> Activity
Search the data for "Documents" and copy every matching line.

START Dataset entries

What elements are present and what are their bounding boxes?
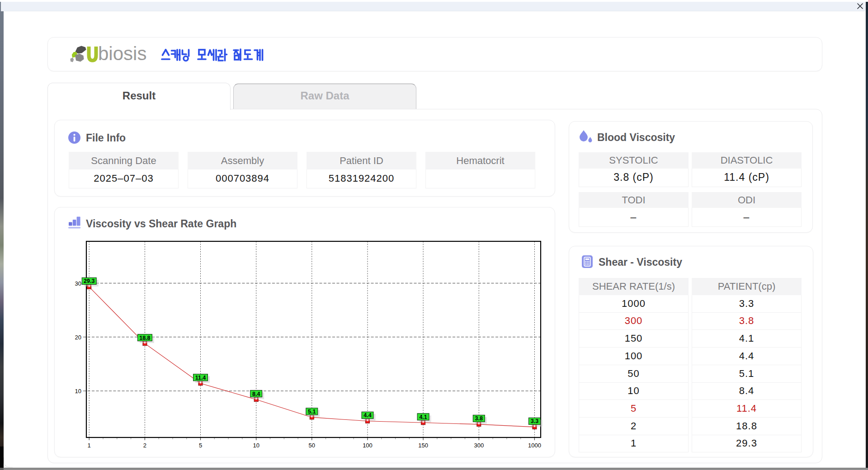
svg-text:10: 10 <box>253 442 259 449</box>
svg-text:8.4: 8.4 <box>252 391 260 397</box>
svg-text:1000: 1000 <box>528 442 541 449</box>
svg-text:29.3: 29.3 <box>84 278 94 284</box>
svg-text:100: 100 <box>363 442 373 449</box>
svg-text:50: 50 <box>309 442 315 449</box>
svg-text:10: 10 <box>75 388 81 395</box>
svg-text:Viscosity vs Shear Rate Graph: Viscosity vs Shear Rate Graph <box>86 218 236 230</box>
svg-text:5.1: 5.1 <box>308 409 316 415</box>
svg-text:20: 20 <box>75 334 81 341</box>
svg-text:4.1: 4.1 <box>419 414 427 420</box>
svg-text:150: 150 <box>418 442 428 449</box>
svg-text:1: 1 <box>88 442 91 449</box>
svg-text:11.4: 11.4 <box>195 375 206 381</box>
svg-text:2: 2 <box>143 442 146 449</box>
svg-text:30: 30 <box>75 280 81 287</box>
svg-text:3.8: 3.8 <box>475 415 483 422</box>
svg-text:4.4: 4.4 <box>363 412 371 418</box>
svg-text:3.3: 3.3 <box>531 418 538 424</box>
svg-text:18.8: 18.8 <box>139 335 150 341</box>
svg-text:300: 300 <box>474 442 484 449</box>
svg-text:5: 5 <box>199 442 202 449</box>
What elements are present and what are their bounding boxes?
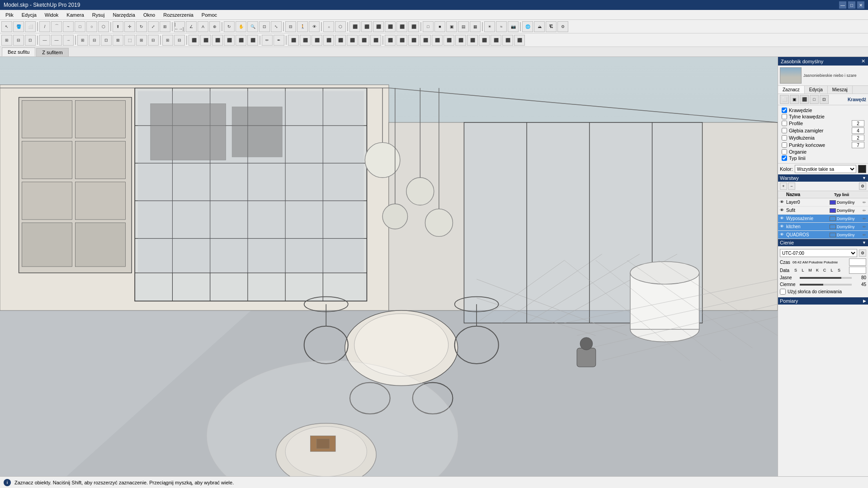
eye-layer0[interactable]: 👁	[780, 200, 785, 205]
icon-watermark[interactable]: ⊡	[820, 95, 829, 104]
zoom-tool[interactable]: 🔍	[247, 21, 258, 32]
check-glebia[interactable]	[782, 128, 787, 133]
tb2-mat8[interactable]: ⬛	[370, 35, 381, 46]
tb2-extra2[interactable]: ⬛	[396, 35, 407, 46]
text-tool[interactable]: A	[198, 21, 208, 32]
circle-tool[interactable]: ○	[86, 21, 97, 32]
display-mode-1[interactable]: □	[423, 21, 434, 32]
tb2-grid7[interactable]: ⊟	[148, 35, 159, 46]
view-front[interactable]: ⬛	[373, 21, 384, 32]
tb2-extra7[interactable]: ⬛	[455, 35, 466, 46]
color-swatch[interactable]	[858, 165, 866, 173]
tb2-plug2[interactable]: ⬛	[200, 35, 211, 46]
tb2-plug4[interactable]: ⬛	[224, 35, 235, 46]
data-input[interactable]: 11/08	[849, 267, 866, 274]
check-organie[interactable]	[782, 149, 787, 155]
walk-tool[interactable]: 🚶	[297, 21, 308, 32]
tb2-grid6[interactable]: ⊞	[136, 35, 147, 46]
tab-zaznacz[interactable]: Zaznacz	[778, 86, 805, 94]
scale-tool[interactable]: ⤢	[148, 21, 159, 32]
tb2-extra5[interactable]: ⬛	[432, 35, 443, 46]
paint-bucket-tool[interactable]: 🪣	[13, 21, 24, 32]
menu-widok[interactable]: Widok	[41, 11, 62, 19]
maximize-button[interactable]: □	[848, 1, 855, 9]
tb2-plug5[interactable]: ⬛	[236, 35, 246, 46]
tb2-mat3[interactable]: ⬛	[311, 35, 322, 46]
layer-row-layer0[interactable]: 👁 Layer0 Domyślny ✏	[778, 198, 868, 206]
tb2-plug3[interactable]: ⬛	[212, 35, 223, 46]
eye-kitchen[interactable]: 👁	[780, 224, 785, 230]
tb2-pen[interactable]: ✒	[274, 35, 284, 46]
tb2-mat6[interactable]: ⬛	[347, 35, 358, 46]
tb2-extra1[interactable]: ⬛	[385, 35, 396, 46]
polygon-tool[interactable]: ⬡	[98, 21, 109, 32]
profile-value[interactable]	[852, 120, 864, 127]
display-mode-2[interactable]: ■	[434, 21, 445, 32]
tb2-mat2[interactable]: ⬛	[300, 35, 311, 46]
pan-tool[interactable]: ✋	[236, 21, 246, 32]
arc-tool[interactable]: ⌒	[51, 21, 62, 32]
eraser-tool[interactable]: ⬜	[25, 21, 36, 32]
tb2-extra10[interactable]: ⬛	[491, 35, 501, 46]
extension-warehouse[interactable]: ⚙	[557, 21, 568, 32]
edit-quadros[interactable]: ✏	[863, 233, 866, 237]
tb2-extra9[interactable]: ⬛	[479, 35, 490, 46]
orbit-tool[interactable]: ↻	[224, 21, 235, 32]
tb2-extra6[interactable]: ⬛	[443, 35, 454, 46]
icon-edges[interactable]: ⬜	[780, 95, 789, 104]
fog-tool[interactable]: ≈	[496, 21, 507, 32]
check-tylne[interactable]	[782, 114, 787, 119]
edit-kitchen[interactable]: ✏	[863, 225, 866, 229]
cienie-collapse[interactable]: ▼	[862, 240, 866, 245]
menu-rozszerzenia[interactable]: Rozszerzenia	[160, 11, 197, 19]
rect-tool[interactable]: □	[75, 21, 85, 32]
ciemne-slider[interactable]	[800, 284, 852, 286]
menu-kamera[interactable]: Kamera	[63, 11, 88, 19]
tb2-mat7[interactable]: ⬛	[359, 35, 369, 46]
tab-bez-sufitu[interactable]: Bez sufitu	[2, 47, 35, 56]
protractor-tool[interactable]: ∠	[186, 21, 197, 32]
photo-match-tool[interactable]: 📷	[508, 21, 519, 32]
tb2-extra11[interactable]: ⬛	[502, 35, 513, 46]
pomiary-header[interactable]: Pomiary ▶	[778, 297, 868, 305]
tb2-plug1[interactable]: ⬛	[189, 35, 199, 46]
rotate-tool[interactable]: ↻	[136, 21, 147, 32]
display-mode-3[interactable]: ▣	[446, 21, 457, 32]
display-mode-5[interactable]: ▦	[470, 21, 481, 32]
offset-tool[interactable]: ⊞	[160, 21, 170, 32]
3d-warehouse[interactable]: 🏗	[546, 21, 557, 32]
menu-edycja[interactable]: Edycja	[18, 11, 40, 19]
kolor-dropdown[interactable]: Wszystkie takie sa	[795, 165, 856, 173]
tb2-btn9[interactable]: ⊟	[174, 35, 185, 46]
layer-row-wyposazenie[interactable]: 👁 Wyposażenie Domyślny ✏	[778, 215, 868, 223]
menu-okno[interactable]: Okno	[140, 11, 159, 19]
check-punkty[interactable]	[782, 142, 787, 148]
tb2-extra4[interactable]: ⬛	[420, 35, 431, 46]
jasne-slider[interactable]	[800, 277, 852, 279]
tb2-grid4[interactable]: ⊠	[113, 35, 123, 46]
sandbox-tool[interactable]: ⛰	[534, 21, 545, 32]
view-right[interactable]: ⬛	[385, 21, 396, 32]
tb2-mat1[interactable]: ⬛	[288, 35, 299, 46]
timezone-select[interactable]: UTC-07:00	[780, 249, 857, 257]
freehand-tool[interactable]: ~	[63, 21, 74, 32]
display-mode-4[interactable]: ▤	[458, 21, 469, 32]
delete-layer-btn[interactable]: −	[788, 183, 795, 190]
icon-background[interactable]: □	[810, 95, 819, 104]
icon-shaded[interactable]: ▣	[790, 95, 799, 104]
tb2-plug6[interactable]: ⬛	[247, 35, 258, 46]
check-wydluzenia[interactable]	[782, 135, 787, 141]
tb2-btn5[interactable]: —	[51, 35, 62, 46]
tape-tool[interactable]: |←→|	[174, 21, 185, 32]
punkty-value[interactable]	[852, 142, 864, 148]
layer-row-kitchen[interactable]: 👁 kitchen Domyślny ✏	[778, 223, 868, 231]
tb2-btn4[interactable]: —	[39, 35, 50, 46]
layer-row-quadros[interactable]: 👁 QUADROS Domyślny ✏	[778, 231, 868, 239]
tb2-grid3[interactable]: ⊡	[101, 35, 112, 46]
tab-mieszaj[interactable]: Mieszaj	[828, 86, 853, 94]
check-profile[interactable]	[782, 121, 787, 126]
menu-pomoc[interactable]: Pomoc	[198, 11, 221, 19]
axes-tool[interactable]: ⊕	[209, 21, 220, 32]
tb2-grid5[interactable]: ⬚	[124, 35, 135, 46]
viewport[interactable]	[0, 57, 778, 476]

END Dataset entries
START Dataset entries

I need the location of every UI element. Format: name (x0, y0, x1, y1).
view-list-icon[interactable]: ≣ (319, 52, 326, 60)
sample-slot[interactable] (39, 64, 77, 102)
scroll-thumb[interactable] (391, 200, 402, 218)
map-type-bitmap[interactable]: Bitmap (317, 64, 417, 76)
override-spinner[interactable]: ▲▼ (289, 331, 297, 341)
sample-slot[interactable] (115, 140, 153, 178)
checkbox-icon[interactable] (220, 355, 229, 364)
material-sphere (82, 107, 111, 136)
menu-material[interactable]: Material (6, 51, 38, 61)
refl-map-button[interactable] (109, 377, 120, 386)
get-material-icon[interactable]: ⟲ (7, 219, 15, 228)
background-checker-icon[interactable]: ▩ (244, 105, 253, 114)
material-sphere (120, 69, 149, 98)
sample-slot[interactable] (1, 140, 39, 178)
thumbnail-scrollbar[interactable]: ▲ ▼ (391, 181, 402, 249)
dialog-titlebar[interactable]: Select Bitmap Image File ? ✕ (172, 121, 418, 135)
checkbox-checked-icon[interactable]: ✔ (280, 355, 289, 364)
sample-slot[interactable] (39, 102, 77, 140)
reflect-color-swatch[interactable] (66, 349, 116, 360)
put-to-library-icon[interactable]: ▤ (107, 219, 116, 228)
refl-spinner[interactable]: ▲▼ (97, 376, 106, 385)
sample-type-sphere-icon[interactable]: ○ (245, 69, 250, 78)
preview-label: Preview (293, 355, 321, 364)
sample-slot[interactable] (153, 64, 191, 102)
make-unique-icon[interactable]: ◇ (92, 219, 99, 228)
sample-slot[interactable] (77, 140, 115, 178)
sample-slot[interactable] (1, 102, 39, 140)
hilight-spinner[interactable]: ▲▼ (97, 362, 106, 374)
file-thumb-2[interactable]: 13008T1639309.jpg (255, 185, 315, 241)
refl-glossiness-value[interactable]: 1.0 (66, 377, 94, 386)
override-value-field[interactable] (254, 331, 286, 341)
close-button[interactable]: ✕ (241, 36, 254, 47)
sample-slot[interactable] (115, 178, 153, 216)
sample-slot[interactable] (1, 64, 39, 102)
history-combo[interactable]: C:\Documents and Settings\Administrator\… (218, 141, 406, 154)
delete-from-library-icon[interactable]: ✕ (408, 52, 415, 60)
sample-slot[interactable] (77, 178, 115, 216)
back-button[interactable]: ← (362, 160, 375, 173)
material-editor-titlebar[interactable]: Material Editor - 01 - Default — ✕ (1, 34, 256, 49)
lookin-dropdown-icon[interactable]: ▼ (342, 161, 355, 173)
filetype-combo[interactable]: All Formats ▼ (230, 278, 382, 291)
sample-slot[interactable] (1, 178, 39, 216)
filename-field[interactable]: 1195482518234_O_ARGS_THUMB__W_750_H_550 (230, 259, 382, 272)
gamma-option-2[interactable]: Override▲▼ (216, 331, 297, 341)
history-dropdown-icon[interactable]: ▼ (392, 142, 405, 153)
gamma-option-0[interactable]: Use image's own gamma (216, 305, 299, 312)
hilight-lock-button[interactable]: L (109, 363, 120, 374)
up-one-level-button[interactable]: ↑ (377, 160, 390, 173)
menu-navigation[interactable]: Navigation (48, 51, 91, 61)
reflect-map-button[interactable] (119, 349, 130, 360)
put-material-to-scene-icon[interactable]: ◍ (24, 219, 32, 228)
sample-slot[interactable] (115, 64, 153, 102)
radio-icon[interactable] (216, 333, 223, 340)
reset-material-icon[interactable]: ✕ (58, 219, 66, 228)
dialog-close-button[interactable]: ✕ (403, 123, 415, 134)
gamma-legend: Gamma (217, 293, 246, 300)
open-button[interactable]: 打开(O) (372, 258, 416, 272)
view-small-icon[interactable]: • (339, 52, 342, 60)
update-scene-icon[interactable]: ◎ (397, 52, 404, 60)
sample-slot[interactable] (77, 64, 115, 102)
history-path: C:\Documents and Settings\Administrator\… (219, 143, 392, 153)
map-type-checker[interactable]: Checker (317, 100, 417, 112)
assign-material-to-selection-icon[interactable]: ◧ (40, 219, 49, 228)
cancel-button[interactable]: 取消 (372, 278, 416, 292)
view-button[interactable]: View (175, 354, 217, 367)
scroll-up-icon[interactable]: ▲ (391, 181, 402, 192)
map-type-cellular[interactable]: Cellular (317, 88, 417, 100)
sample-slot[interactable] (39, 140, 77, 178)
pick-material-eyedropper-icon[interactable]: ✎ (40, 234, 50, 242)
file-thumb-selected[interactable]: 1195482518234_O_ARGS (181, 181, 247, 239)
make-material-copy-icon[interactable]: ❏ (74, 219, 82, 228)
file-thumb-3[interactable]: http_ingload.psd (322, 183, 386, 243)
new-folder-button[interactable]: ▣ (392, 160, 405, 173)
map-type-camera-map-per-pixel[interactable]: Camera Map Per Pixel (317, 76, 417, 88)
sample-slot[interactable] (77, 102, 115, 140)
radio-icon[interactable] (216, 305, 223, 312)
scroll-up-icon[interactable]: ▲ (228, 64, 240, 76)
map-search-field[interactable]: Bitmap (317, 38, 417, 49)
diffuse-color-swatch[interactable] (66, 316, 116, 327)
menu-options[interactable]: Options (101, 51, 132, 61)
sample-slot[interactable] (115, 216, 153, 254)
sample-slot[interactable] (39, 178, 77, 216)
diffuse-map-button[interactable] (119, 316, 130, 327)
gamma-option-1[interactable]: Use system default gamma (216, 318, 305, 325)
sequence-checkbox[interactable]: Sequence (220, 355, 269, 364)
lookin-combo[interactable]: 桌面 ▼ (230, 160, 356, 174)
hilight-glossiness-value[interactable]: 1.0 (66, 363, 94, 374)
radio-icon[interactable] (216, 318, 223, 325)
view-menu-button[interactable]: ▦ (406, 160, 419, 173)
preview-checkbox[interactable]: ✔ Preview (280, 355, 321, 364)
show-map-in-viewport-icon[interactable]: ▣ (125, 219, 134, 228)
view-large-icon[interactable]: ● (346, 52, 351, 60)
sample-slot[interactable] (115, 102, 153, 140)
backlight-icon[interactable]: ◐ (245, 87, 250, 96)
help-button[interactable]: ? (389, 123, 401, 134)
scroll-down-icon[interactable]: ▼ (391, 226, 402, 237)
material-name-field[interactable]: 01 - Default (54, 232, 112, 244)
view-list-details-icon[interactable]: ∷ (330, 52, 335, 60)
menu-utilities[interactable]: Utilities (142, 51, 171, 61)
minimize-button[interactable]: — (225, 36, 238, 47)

END Dataset entries

> Result of this exercise
history-combo[interactable]: C:\Documents and Settings\Administrator\… (218, 141, 406, 154)
history-path: C:\Documents and Settings\Administrator\… (219, 143, 392, 153)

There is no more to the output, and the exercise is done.